< Una Virgen para Calígula

Details
Released: 1982
Director: Jaime J. Puig as Jacob Most
Notes: Spain, co-production between Cine d'Or; Profilmes, S.A., Venus Films, S.A. c. 86 mins (hardcore version) / c. 79 mins? (softcore version).
Actresses
  • Ajita Wilson ? if so then uncredited, plays a black woman dancing at the bacchanal (stock footage from Bacanales romanas, possibly a double?)
  • Alicia Orozco plays Clava, the slave (non-sex role)
  • Andrea Albani plays Virgitta (softcore only)
  • Carla Dey uncredited, plays a participant in bacchanal (softcore only); outtakes from Bacanales romanas (face not seen)
  • Concha Valero plays Lela the Sybil / voice of High Priestess (non-sex role)
  • May Moreno as May O'Sullivan, plays Vestal (softcore only)
  • Olga Rodriguez plays Bunny (non-sex role)
  • Patricia Cauzard uncredited, plays the Egyptian stud's partner (stock footage from Bacanales romanas)
  • Raquel Evans plays High Priestess / woman at bacchanal (softcore only; latter role in outtakes from Bacanales romanas)
Notes and Reviews

Males –

  • Jordi Batalla plays Clavo, the slave
  • Unidentified actor (perhaps the guy credited as Jean Paul Perrier in Depravación) plays Egyptian stud
  • Joaquín Gómez, as Quin Gómes, plays Caligula, non-sex
  • Conrado Tortosa, as “Pipper”, plays Veteranus, non-sex
  • Unidentified actors play the non-sex roles of a Courier, an Orator and a Wounded Guard

Plot Synopsis –

The effeminate, flamboyant and zoophiliac Caligula “Cali” has become despondent ever since his horse and lover (played by a real horse, with dubbed dialogue) has left him for a Spanish mare, and he now seeks consolation in the company of his pet rabbit (played by actress Olga Rodríguez). The situation changes when a motorcycled courier announces that the Roman legions have won in Germania, and that the Emperor’s adviser, the lecherous Centurion Veteranus, will be bringing the virginal princess Virgitta as a prisoner. Since virginity has now become non-existent in Rome, even among Vestals, “Cali” excitedly arranges for her to be ritually deflowered. In reality, however, the princess’s virginity is fictitious, and fearing punishment from Caligula, she turns to her newly found friends to have her virginity “restored”.

Some remarks –

Una Virgen para Calígula is ostensibly a by-product of the same director’s immediately preceding Bacanales romanas, re-using much of the same cast, featuring the same lead character of the Centurion Veteranus (once again played by “Pipper”), and making extensive re-use of music (both library cues and themes by Jaime A. Puig), sets, costumes, locations and footage from the earlier film.

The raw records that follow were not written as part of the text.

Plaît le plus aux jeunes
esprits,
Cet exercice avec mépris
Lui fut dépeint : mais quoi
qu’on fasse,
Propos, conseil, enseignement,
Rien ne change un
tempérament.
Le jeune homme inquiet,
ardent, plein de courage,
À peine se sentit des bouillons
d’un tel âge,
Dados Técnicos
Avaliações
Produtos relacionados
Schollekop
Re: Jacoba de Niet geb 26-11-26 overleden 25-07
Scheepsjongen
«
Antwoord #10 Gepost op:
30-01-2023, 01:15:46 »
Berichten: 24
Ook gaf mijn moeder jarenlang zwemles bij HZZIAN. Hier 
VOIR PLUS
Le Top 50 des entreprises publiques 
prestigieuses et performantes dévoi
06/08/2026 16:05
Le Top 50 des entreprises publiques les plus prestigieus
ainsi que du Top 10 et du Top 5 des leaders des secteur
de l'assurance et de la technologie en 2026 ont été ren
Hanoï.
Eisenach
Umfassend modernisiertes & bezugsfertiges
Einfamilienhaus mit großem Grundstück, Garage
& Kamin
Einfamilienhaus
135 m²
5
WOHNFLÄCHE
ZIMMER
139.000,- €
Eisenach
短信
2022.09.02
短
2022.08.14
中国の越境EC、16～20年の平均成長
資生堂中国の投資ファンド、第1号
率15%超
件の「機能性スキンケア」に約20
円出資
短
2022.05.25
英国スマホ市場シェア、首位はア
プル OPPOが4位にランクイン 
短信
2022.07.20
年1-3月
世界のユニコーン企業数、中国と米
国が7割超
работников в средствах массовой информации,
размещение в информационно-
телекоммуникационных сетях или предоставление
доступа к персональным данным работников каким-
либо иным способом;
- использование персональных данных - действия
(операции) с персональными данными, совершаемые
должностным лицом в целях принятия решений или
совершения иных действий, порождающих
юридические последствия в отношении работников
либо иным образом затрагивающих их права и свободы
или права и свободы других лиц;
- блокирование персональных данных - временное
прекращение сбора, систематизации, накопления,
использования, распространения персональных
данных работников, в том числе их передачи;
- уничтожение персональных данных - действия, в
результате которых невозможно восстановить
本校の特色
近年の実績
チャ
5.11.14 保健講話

As in Bacanales romanas, stock footage from other films (some of it already present in the first film) is used for scenes involving crowds and battles.

Use is also made of what appear to be outtakes from Bacanales romanas. The opening montage features what are ostensibly alternate takes of bacchanal scenes from the earlier film, with the result that an uncredited Carla Dey is briefly glimpsed -although her face is not seen - as is Raquel Evans, the latter clearly recognisable but not playing the same character as in Una Virgen para Calígula and wearing the same costume and wig as in Bacanales romanas. This film’s final set-up is also repeated in the montage sequence, which means that the black woman seen from afar may be an uncredited Ajita Wilson, unless a cost-saving double was used in the original film for long shots.

Una Virgen para Calígula opened theatrically in Spain as a softcore film, although additional hardcore scenes were added on to export prints. The hardcore scenes, not atypically in this film, are clearly derived from the same material devised for the export version of Bacanales romanas, featuring the same unidentified actor wearing a klaft (Ancient Egyptian head garment) and his partner, a frequent actress in Spanish erotica, usually uncredited but occasionally listed as “Jean Paul Perrier” & “Patricia Cauzard” respectively (but one can’t be categorical in the male’s case). Neither of these two characters appears in the rest of the film, and their scenes have no visible connection to the rest of the narrative. This additional footage was retained for the film’s VHS release (July 1983) in Spain, but without any indication of this on the cover. In view of the filmmakers’ decision to include hardcore scenes, it is remarkable that the rest of the film – despite the censorship “S” classification that was characteristic of softcore in Spain – is basically a comedy, and so mild in content as to barely qualify as softcore, with plentiful female nudity but comparatively little sexual activity, and no controversial sex, the implied bestial relationship with a horse only alluded to in the dialogue.